Aber auch Linke verraten das Neue. Ihr Verrat ergibt sich aus dem eigentlich liebenswerten Vorhaben, marginalisierten Gruppen Gehör zu verschaffen. Jeder, der derart „inkludiert“ wird, sieht sich aber ausgeschlossen von dem, was den eigentlichen Reiz des universitären Spiels ausmacht: anders zu denken, wenn nicht gar jemand anderes zu werden. Er ist dazu angehalten, seine Identität auszudrücken oder mindestens auszudrücken, dass es ihm verwehrt wird, seine Identität auszudrücken. Der linke Diskurs hat sich in den letzten Jahrzehnten massiv verschoben: Mittlerweile geht es fast nur noch darum, Ausgeschlossene hereinzuholen. Doch noch einer Feministin wie Donna Haraway hätte es nicht gereicht, die verfemte weibliche Perspektive einzubringen. Sie wollte sich lieber mittels der exotischen Perspektive der Cyborgs aus der aktuellen Gesellschaft herauskatapultieren. Heute werden fremde Perspektiven in jene ausgelagert, denen sie „gehören“ – und diese werden eingemeindet; aber in den Glanzzeiten der Theorie dienten fremde Perspektiven dazu, die eigene Perspektive auf die Welt zu verfremden und eine andersartige Welt aufzubauen.

"Wettbewerb der Ideen"?

Die Liberalen schließlich verraten das Neue im Namen des Neuen selbst. Wenn sie „Innovation“ sagen, versiegt Innovation, wenn sie „Wettbewerb der Ideen“ sagen, grassiert Ideenlosigkeit, wenn sie „Forschungsstandort“ sagen, hat Forschung keinen guten Stand. Ihre Ideologie ist dafür verantwortlich, dass den Wissenschaftern ein sicheres Auskommen genommen und ihnen eine Konkurrenz um „innovative“ Ideen aufgezwungen wurde. Man erhält nur dann Geld und Zeit zu forschen, wenn man zuvor einen Hürdenlauf aus Anträgen, Gutachten, Kommissionen passierte, den kein halbwegs origineller Ansatz überlebt – eine merkwürdige Verquickung aus Markt und Bürokratie, die von beiden Welten das Schlechteste bewahrt: vom Markt die soziale Unsicherheit, von der Bürokratie die geistige Ödnis.

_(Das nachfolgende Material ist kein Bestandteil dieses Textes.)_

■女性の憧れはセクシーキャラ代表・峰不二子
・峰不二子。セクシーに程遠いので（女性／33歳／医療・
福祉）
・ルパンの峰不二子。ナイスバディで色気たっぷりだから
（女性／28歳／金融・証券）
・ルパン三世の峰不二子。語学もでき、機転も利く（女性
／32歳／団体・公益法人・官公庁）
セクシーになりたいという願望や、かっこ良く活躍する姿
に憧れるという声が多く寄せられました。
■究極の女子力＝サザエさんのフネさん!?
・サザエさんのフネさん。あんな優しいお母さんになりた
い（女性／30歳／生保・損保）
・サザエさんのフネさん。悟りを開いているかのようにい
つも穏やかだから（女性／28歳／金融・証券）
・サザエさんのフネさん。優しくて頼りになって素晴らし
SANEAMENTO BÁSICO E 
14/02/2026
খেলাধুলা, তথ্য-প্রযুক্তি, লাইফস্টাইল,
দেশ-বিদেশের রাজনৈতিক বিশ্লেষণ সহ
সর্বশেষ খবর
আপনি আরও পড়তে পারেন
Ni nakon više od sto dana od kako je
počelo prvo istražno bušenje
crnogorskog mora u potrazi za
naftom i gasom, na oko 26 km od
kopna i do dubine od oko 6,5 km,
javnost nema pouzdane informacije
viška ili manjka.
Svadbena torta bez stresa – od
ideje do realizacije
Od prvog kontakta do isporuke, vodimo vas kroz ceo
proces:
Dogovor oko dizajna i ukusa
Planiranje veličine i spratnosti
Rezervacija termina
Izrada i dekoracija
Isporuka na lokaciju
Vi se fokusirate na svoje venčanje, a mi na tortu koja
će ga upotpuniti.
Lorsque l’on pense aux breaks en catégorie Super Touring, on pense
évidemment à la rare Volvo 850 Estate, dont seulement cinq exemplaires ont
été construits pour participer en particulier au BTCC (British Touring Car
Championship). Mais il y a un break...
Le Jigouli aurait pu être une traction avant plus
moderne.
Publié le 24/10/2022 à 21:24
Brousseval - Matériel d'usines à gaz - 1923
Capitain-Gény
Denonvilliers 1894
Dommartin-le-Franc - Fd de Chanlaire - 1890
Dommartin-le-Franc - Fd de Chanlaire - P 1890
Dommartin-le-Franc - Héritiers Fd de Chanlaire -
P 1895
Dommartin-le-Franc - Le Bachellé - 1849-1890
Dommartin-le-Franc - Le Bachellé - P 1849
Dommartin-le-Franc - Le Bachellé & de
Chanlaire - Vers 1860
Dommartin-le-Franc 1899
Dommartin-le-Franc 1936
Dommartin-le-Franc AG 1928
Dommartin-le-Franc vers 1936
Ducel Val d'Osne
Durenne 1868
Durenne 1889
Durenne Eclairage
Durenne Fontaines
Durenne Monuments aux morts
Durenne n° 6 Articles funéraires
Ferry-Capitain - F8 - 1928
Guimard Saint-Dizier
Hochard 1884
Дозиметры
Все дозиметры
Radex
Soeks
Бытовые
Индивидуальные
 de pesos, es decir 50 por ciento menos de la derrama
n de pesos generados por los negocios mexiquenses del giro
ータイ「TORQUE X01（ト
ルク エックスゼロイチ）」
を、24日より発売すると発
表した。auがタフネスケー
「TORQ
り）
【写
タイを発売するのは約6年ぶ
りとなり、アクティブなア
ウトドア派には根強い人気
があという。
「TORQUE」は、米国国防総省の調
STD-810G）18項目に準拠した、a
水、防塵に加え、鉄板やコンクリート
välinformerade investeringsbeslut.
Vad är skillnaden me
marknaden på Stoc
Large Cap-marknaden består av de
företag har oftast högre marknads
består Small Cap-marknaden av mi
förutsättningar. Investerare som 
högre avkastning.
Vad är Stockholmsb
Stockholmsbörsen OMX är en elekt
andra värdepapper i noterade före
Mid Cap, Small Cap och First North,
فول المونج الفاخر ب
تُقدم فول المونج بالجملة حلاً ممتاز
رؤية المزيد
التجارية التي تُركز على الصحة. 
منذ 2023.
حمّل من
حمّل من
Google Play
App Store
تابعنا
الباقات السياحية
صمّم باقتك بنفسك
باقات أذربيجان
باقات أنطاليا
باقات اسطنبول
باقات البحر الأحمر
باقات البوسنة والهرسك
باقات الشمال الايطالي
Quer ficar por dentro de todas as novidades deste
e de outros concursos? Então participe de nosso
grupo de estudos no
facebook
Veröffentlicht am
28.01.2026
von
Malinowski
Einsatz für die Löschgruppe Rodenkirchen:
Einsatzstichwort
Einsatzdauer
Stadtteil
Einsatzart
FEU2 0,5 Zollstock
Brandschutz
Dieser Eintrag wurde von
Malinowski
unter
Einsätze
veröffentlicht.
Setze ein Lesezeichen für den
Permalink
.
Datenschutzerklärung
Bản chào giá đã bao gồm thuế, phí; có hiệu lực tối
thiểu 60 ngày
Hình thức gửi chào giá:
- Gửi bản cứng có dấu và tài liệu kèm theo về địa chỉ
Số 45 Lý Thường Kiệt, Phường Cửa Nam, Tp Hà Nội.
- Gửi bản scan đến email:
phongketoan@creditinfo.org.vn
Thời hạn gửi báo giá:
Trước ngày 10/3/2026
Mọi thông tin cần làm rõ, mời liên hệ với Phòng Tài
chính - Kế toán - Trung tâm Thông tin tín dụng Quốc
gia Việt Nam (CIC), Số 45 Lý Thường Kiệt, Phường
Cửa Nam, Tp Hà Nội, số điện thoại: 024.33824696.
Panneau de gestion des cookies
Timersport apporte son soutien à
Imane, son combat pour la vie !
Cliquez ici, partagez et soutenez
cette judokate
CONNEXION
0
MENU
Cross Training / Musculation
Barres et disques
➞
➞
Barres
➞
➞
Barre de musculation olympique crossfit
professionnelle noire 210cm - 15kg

Es erübrigt sich zu sagen, dass die einzige Idee, die vom Wettbewerb der Ideen verschont bleibt, die dumme Idee vom Wettbewerb der Ideen selbst ist.

Die Universitäten haben aufgehört, Neuem einen gastlichen Empfang zu bereiten. Wir machen uns keine Vorstellung davon, was uns entgeht.

Der Autor lehrt am Institut für Philosophie der Universität Wien.